The man officials have identified as the creative force behind Inspire, a U.S. citizen named Samir Khan, was killed in the same missile strike in Yemen that killed Awlaki.

The new details of what Dzhokhar Tsarnaev has told authorities fill out a growing portrait of what the grievously wounded young man told investigators from his hospital bedside.

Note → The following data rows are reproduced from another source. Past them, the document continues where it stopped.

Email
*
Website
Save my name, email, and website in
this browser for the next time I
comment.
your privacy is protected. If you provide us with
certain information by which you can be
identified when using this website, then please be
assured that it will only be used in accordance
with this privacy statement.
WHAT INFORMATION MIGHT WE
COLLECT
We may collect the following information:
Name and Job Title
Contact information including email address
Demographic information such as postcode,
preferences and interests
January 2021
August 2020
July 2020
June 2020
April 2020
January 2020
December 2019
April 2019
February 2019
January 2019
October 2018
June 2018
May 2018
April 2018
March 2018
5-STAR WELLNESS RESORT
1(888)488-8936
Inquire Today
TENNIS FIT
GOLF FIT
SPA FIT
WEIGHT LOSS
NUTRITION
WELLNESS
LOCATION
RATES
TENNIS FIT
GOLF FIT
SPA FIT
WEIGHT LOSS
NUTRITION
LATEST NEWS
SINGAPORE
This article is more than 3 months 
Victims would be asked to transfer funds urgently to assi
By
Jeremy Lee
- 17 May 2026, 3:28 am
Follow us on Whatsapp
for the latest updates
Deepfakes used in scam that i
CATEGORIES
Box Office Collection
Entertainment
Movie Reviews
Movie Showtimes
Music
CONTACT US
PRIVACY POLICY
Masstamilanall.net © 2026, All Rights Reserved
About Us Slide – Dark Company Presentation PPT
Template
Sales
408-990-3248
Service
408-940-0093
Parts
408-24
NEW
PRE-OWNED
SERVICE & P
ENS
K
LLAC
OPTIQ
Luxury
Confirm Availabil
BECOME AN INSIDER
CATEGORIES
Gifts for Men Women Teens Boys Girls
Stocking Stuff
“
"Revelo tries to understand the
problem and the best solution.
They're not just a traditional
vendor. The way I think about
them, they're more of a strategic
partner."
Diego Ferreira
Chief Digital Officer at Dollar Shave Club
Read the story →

In the course of questioning him about whether he knew of any other active plots or threats to public safety, Tsarnaev also admitted that he had been involved in laying the bombs that killed three people and injured more than 260 at the marathon. He told investigators that he knew of no other plots and that he and his brother had acted alone. He said he knew of no more bombs that had not been detonated.

Since then, investigators have been seeking to verify Tsarnaev’s statements as part of the investigation into the lives of the two brothers, speaking with people who knew them and looking at everything from items they left behind in their homes and, in the case of Dzhokhar Tsarnaev, his dorm room, to the lengthy digital trail they left through their emails and posts on social media sites.

William K. Rashbaum and Serge Schmemann contributed reporting from New York.